Frontier vigilantes enforced a venerable version of quasi-respectable violence in America. Vigilantes conceived of their violence as a supplement to, rather than a rebellion against, the law. The vigilante tradition did not die down as soon as an area became settled; in 1834, a mob in Irville, New York, took direct action against prostitution. But the heightening level of violence in vigilantism shocked observers. A mob in St. Louis lynched a black man accused of murder by roasting him over a fire in 1835. The same year, when the people of Vicksburg, Mississippi, decided to rid their town of gamblers, instead of riding the culprits out of town on a rail, they hanged them—along with several other outsiders who were simply in town on business.

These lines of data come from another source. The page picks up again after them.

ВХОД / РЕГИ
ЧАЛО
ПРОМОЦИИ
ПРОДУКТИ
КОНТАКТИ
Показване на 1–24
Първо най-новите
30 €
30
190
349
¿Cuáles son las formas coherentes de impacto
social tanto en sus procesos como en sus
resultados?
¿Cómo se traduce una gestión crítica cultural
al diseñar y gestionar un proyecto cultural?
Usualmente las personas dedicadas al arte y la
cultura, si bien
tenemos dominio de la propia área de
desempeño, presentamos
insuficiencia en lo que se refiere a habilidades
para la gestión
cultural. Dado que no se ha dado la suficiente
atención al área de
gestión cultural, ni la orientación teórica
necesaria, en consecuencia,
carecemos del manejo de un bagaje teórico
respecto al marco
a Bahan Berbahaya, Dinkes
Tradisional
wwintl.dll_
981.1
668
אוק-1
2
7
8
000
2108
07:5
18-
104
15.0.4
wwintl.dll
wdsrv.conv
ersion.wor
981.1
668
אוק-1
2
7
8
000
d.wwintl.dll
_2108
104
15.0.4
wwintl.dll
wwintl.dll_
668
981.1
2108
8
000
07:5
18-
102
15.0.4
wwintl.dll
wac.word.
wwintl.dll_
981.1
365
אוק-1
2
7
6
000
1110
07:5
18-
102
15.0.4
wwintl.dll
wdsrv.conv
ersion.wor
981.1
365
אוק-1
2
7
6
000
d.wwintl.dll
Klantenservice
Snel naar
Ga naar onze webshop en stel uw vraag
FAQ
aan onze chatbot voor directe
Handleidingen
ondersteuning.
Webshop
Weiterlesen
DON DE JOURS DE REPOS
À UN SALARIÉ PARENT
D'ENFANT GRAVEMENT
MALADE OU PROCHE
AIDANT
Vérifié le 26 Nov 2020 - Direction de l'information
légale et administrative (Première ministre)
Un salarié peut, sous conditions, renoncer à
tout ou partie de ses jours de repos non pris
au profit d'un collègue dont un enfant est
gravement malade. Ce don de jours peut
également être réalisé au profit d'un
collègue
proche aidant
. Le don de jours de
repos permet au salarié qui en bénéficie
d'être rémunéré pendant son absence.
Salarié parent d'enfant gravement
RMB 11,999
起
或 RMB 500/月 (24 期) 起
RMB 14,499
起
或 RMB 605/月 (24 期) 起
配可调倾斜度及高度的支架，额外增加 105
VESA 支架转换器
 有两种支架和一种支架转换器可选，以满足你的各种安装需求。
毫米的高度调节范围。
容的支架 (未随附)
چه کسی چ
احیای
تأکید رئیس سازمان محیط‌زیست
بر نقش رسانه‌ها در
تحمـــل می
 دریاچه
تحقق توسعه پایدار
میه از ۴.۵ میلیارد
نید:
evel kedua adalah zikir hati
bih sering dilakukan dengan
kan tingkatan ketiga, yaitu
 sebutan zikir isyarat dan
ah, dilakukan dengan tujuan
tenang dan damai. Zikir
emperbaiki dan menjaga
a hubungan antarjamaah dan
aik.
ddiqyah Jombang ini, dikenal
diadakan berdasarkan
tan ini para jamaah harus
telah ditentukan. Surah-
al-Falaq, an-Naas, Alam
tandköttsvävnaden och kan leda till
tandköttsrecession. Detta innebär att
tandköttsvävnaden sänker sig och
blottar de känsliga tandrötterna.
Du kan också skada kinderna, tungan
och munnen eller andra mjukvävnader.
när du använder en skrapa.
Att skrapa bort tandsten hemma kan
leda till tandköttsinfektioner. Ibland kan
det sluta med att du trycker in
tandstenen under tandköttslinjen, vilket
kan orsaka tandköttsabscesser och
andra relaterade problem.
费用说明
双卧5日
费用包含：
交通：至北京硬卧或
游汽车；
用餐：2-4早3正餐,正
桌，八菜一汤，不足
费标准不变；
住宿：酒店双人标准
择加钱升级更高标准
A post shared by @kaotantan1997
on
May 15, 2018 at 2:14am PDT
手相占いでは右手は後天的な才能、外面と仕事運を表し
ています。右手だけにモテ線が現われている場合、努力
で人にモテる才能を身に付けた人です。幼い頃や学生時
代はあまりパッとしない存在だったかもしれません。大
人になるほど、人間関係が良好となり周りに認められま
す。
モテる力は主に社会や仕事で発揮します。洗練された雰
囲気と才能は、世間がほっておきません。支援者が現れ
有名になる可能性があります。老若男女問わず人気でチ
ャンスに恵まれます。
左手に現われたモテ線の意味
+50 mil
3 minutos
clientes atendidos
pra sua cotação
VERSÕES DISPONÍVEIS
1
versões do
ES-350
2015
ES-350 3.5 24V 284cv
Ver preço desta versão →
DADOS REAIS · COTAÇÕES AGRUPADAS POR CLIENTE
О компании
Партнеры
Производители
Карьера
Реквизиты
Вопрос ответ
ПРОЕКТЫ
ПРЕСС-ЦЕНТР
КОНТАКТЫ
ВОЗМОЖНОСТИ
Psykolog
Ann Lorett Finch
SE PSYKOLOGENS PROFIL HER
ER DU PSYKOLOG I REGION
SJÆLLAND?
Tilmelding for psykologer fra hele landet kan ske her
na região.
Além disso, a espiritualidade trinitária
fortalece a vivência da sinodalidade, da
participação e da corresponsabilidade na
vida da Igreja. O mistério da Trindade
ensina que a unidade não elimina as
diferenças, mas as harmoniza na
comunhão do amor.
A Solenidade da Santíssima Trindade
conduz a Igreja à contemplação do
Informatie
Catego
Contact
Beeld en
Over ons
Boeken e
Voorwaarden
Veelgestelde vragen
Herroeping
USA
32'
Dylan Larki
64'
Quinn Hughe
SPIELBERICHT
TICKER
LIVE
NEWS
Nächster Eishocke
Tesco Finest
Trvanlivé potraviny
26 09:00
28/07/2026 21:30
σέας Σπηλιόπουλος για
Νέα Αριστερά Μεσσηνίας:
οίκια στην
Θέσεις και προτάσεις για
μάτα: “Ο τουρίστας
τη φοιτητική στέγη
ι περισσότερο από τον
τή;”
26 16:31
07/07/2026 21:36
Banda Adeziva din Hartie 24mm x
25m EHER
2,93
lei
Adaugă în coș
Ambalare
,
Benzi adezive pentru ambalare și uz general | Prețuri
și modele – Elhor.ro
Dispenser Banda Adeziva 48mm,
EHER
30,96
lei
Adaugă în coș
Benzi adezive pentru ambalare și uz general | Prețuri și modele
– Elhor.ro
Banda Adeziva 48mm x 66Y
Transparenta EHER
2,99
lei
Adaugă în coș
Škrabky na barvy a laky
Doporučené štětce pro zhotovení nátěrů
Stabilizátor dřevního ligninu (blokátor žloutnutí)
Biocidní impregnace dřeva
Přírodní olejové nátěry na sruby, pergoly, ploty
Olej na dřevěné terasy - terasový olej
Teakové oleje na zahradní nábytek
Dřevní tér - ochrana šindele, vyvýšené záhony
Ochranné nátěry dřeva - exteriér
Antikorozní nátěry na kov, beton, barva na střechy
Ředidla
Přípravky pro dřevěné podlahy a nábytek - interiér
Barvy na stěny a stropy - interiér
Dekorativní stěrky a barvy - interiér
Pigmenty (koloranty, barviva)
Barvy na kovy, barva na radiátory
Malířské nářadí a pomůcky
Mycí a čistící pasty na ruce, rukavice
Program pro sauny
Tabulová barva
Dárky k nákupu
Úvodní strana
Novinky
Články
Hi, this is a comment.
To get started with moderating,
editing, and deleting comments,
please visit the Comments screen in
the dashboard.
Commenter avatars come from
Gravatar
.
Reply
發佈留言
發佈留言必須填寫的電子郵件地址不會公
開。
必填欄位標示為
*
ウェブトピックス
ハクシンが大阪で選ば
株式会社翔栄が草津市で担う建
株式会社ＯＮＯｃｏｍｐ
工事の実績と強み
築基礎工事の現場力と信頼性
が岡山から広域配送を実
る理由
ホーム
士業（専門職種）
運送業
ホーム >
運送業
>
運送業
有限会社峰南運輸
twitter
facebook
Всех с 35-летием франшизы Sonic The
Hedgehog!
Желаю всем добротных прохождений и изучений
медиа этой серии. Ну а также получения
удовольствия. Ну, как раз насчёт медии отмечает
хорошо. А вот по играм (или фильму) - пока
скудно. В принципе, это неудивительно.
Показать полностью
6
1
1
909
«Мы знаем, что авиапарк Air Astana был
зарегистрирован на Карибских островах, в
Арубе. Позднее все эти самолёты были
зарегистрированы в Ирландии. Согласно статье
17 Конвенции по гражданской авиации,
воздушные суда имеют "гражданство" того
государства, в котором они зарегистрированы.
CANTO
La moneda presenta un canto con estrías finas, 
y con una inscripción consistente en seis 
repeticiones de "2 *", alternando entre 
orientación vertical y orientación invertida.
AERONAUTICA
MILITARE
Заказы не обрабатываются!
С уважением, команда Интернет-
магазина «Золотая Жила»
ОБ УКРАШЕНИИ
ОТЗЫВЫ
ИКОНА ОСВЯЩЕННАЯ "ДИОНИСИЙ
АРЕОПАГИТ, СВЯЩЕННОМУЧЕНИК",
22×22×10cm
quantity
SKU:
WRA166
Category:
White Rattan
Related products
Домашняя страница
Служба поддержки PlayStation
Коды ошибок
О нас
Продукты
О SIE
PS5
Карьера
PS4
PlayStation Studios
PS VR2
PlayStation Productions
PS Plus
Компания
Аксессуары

Southerners seemed readier to resort to violence, inured as they were to it by the beatings and other brutal punishments routinely inflicted by masters, overseers, and slave patrols. Many riots of the antebellum era manifested the southern attempt to stifle criticism of slavery, just as so many riots of the postbellum era reflected southern determination to keep the freedpeople in subjection. (Vicksburg would become the site of one of the most notorious race riots after the Civil War.) Another category of mob was peculiar to the South: those generated by fear of slave insurrections, real or imagined. Not only did the slave states generate more mobs, their mobs attacked persons more than property, and in consequence killed more people. In the peak year of 1835, the seventy-nine southern mobs counted by historian David Grimsted killed sixty-three people, while the sixty-eight northern mobs killed eight.
56
And in the South, the legal authorities showed even less capacity or interest in controlling mob violence.